O tenente Diogo Souza Maia e o cabo Glauco Costa tornaram-se réus pela morte de Allan de Morais Santos, 36, que estava dentro de um carro quando foi seguido e cercado por viaturas da Rota. Promotores do Ministério Público estadual dizem que as circunstâncias do caso “indicam a alteração da cena dos fatos, consistentes em simular um confronto com a vítima e o encontro de um fuzil”.

Questionada, a SSP (Secretaria de Segurança Pública) informou que o caso foi investigado num Inquérito Policial Militar, que foi encaminhado à Justiça. “Os policiais envolvidos na ocorrência permanecem afastados do serviço operacional até o final do processo”, disse a secretaria. “Todos os casos de Morte em Decorrência de Intervenção Policial são rigorosamente investigados pelas forças de segurança, com acompanhamento das respectivas Corregedorias, Ministério Público e Poder Judiciário.”

Allan morreu com ao menos seis tiros, entre disparos de pistola e fuzil. A denúncia foi baseada principalmente nas imagens das câmeras corporais dos PMs, que mostram vários momentos em que as gravações são bloqueadas. Os policiais também se posicionam de costas para a cena do crime, deixando de filmar os momentos em que armas e uma cápsula teriam sido posicionadas na cena.

As imagens não mostram Allan no momento em que ele foi alvejado, portanto não há registro de que ele estivesse com a arma na mão. A pistola atribuída a ele aparece aparece pela primeira vez no chão, quando o corpo de Allan já está caído dentro do carro.

Uma das câmeras foi acionada para gravar som e geolocalização apenas cerca de meia hora após o momento dos disparos. A maior parte das gravações ocorreu de forma automática, sem que os PMs acionassem os botões para aumentar a qualidade do vídeo, o que é exigido pelas normas da corporação.

O tenente Maia estava com a câmera descarregada no momento da ação. Uma das gravações mostra quando ele se aproxima do corpo, menos de um minuto após a polícia atirar contra ele. Uma das câmeras teria captado, nesse momento, o som do disparo da pistola atribuída a Allan.

Segundo a denúncia, esse procedimento serviu para simular um confronto. A arma aparece nas gravações cerca de 20 segundos depois. Além disso, uma cápsula encontrada dentro do carro, de acordo com os promotores, “não estava no veículo imediatamente após o suposto confronto, sendo colocada em momento posterior”.

Os promotores afirmam que, ao todo, sete viaturas participaram da ocorrência —o que não consta no boletim de ocorrência. Parte das viaturas teria sido usada para cercar o carro de Allan quando ele já estava morto e bloquear o momento em que um fuzil teria sido colocado no porta-malas do carro, segundo a denúncia. O carro de Allan teria ficado cercado por quatro viaturas por cerca de 20 minutos.

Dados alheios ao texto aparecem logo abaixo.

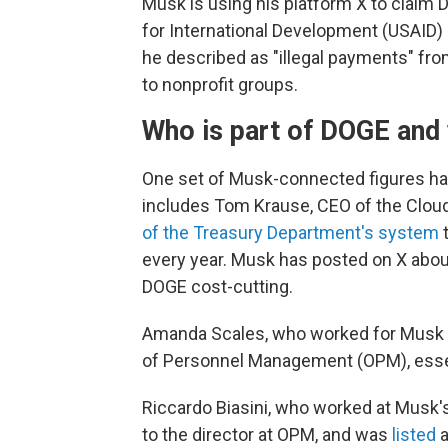
Musk is using his platform X to claim 
for International Development (USAID)
he described as "illegal payments" f
to nonprofit groups.
Who is part of DOGE and 
One set of Musk-connected figures hav
includes Tom Krause, CEO of the Clou
of the Treasury Department's system
t
every year. Musk has posted on X abo
DOGE cost-cutting.
Amanda Scales, who worked for Musk at
of Personnel Management (OPM), esse
Riccardo Biasini, who worked at Musk's
to the director at OPM, and was
listed
a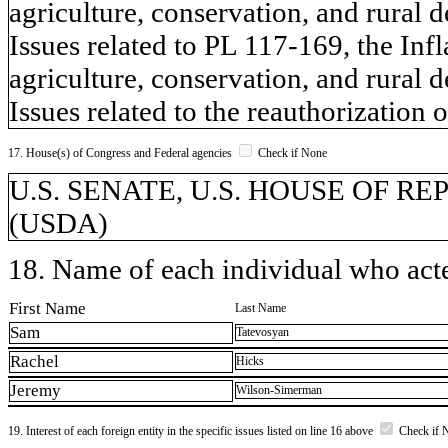
agriculture, conservation, and rural 
Issues related to PL 117-169, the Inf
agriculture, conservation, and rural 
Issues related to the reauthorization o
17. House(s) of Congress and Federal agencies
Check if None
U.S. SENATE, U.S. HOUSE OF REPR
(USDA)
18. Name of each individual who acted
First Name
Last Name
Sam
Tatevosyan
Rachel
Hicks
Jeremy
Wilson-Simerman
19. Interest of each foreign entity in the specific issues listed on line 16 above
Check if 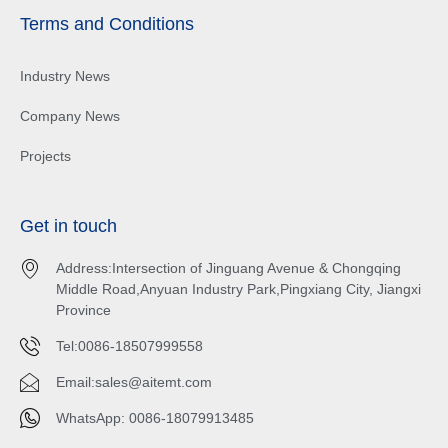
Terms and Conditions
Industry News
Company News
Projects
Get in touch
Address:Intersection of Jinguang Avenue & Chongqing
Middle Road,Anyuan Industry Park,Pingxiang City, Jiangxi
Province
Tel:0086-18507999558
Email:
sales@aitemt.com
WhatsApp: 0086-18079913485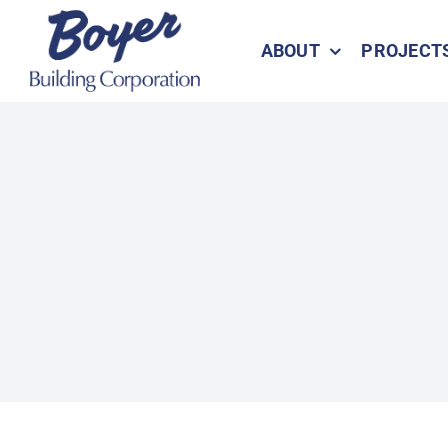
Skip
to
ABOUT
PROJECT
content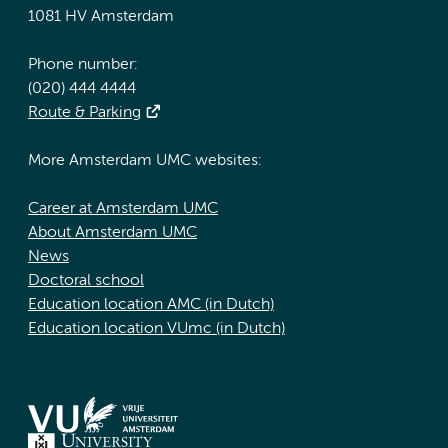
1081 HV Amsterdam
Phone number:
(020) 444 4444
Route & Parking
More Amsterdam UMC websites:
Career at Amsterdam UMC
About Amsterdam UMC
News
Doctoral school
Education location AMC (in Dutch)
Education location VUmc (in Dutch)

Uma gravação mostra que o compartimento já havia sido inspecionado sem que nada tivesse sido encontrado, segundo a denúncia. “Embora a primeira revista não tenha encontrado nada de ilícito, passados aproximadamente 14 minutos, o acusado Glauco Costa, por volta das 18h01min55s, realizou uma segunda, quando, então, encontrou um fuzil”, diz o documento do MPSP.

“Todos os policiais da viatura adotaram condutas que impossibilitaram a devida captação das imagens pelas câmeras portáteis”, dizem os promotores. “Quem não obstruiu por iniciativa própria, foi alertado para que a câmera fosse bloqueada”, dizem os promotores.

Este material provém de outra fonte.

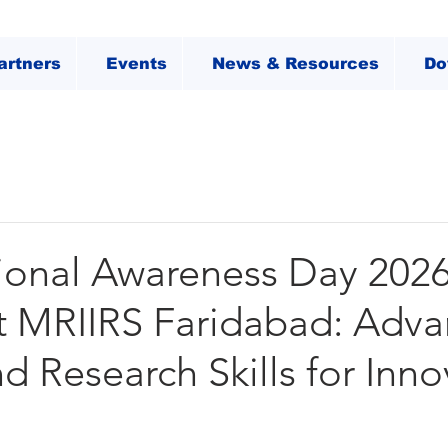
artners
Events
News & Resources
Do
ional Awareness Day 202
t MRIIRS Faridabad: Adva
nd Research Skills for Inn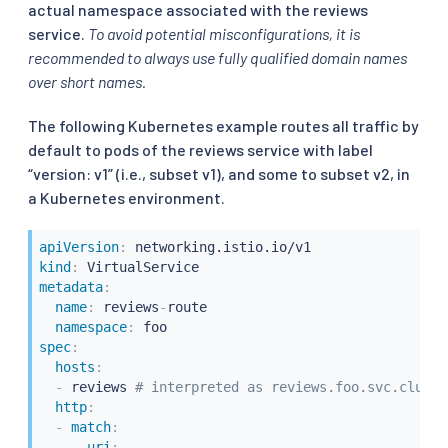
actual namespace associated with the reviews
service.
To avoid potential misconfigurations, it is
recommended to always use fully qualified domain names
over short names.
The following Kubernetes example routes all traffic by
default to pods of the reviews service with label
“version: v1” (i.e., subset v1), and some to subset v2, in
a Kubernetes environment.
apiVersion
:
kind
:
metadata
:
name
:
 reviews
-
route

namespace
:
spec
:
hosts
:
-
 reviews 
# interpreted as reviews.foo.svc.cluste
http
:
-
match
:
-
uri
: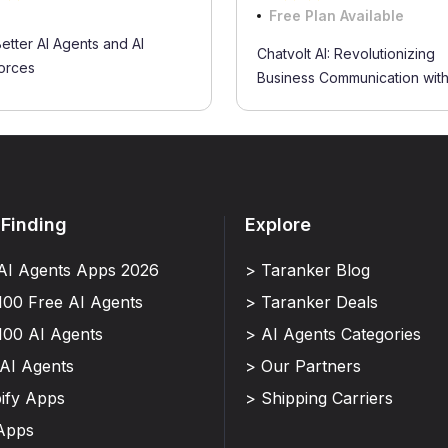
Free Plan Available
Better AI Agents and AI
Chatvolt AI: Revolutionizing
orces
Business Communication with.
 Finding
Explore
AI Agents Apps 2026
> Taranker Blog
100 Free AI Agents
> Taranker Deals
100 AI Agents
> AI Agents Categories
 AI Agents
> Our Partners
ify Apps
> Shipping Carriers
Apps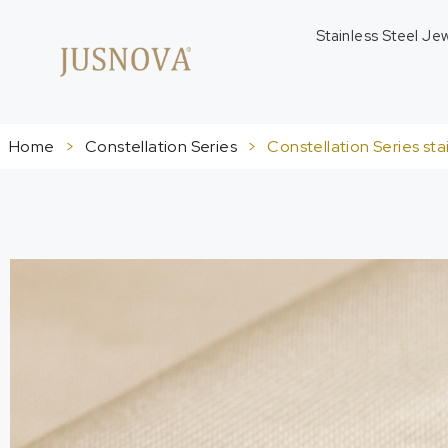
Stainless Steel Je
Home
>
Constellation Series
>
Constellation Series sta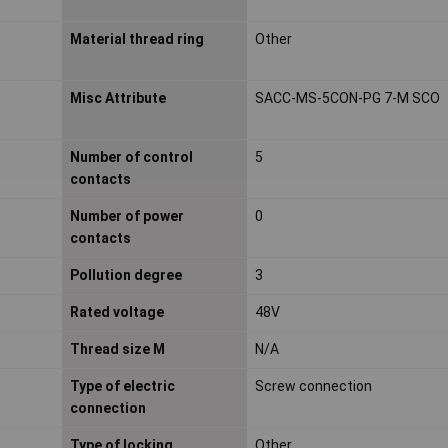
Material thread ring
Other
Misc Attribute
SACC-MS-5CON-PG 7-M SCO
Number of control
5
contacts
Number of power
0
contacts
Pollution degree
3
Rated voltage
48V
Thread size M
N/A
Type of electric
Screw connection
connection
Type of locking
Other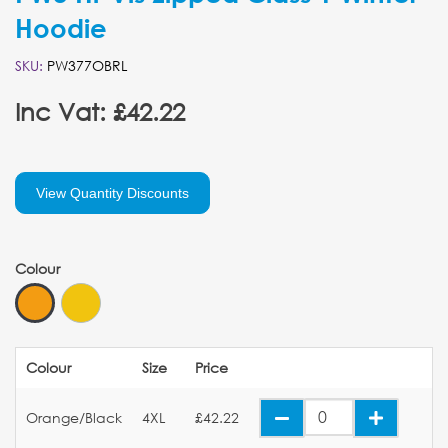
Hoodie
SKU:
PW377OBRL
Inc Vat: £42.22
View Quantity Discounts
Colour
Colour
Size
Price
Orange/Black
4XL
£42.22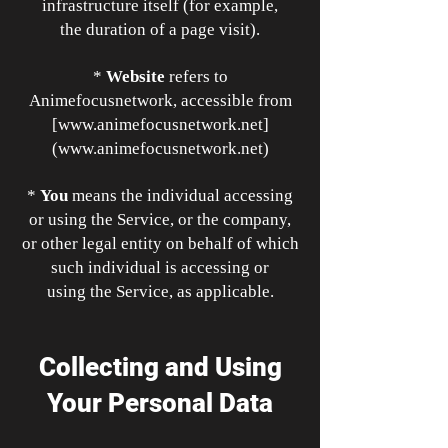
infrastructure itself (for example,
the duration of a page visit).
*
Website
refers to
Animefocusnetwork, accessible from
[
www.animefocusnetwork.net
]
(
www.animefocusnetwork.net
)
*
You
means the individual accessing
or using the Service, or the company,
or other legal entity on behalf of which
such individual is accessing or
using the Service, as applicable.
Collecting and Using
Your Personal Data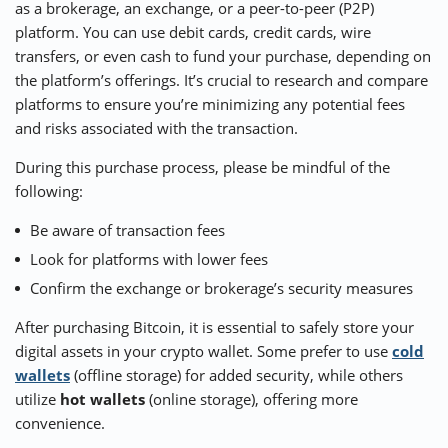
as a brokerage, an exchange, or a peer-to-peer (P2P)
platform. You can use debit cards, credit cards, wire
transfers, or even cash to fund your purchase, depending on
the platform’s offerings. It’s crucial to research and compare
platforms to ensure you’re minimizing any potential fees
and risks associated with the transaction.
During this purchase process, please be mindful of the
following:
Be aware of transaction fees
Look for platforms with lower fees
Confirm the exchange or brokerage’s security measures
After purchasing Bitcoin, it is essential to safely store your
digital assets in your crypto wallet. Some prefer to use
cold
wallets
(offline storage) for added security, while others
utilize
hot wallets
(online storage), offering more
convenience.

A denúncia traz a imagem de um policial colocando a mão na frente da câmera no peito de um colega.

Dois dos quatro PMs que integravam a equipe policial não foram denunciados. A denúncia diz que não é possível provar que eles colaboraram com a fraude na cena do crime. O afastamento do tenente Maia e do cabo Glauco de suas funções operacionais foi determinado pela Justiça.

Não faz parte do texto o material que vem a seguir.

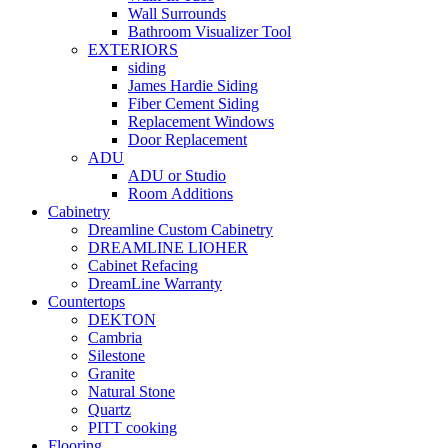
Wall Surrounds
Bathroom Visualizer Tool
EXTERIORS
siding
James Hardie Siding
Fiber Cement Siding
Replacement Windows
Door Replacement
ADU
ADU or Studio
Room Additions
Cabinetry
Dreamline Custom Cabinetry
DREAMLINE LIOHER
Cabinet Refacing
DreamLine Warranty
Countertops
DEKTON
Cambria
Silestone
Granite
Natural Stone
Quartz
PITT cooking
Flooring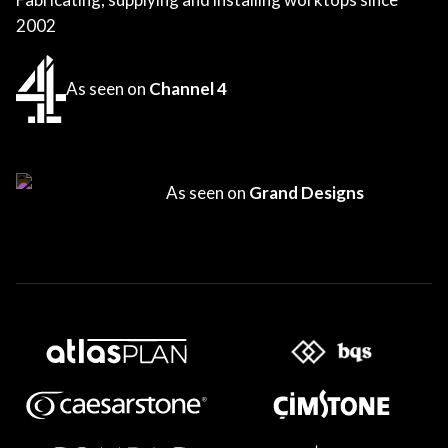
2002
As seen on
Channel 4
As seen on
Grand Designs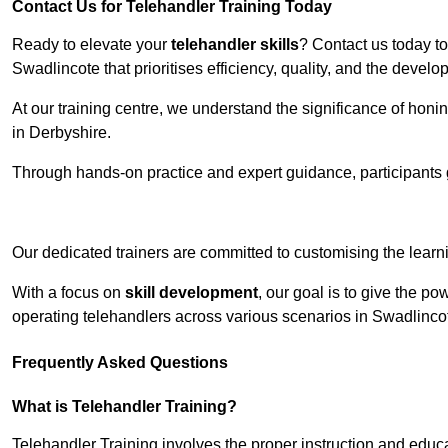
Contact Us for Telehandler Training Today
Ready to elevate your
telehandler skills
? Contact us today t
Swadlincote that prioritises efficiency, quality, and the devel
At our training centre, we understand the significance of honi
in Derbyshire.
Through hands-on practice and expert guidance, participants g
Receive Top O
Our dedicated trainers are committed to customising the learni
With a focus on
skill development
, our goal is to give the p
operating telehandlers across various scenarios in Swadlinc
Frequently Asked Questions
What is Telehandler Training?
Telehandler Training involves the proper instruction and educa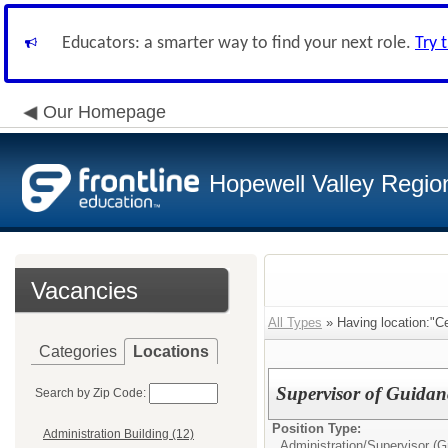
Educators: a smarter way to find your next role.
Try 
Our Homepage
Hopewell Valley Region
Vacancies
All Types
» Having location:"Ce
Categories
Locations
Supervisor of Guidan
Search by Zip Code:
Position Type:
Administration Building (12)
Administration/
Supervisor (G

À época da morte, Allan foi identificado pela polícia com a alcunha de “Príncipe do crime” e sobrinho de uma liderança do grupo criminoso PCC. O inquérito policial mostra que ele tinha uma condenação por tráfico de drogas e duas denúncias por homicídio, entre 2005 e 2007.

Em depoimento, a mulher de Allan disse que ele havia deixado o crime após cumprir pena.A defesa apresentou documentos mostrando que ele trabalhava como roupeiro num clube de futebol. “Ele foi retratado como um criminoso perigoso, o que não procede”, disse a advogada Letícia Giribelo, que defende a família. “Era alguém que estava tentando reconstruir a própria vida.”

O caso ocorreu oito dias após a morte do soldado Samuel Wesley Cosmo, companheiro de batalhão dos dois PMs envolvidos. A morte de Cosmo deu início ao período de maior letalidade nas ações da polícia na Baixada Santista em ao menos 11 anos.

Oficialmente, a Operação Verão deixou um saldo de 56 mortos na região. Somando-se três operações do gênero que ocorreram na Baixada Santista desde julho do ano passado, chega-se ao saldo oficial de 93 mortos pela polícia. Se considerados todos os casos em que a PM matou nas cidades da região, inclusive quando agentes estavam de folga, foram 110 mortes.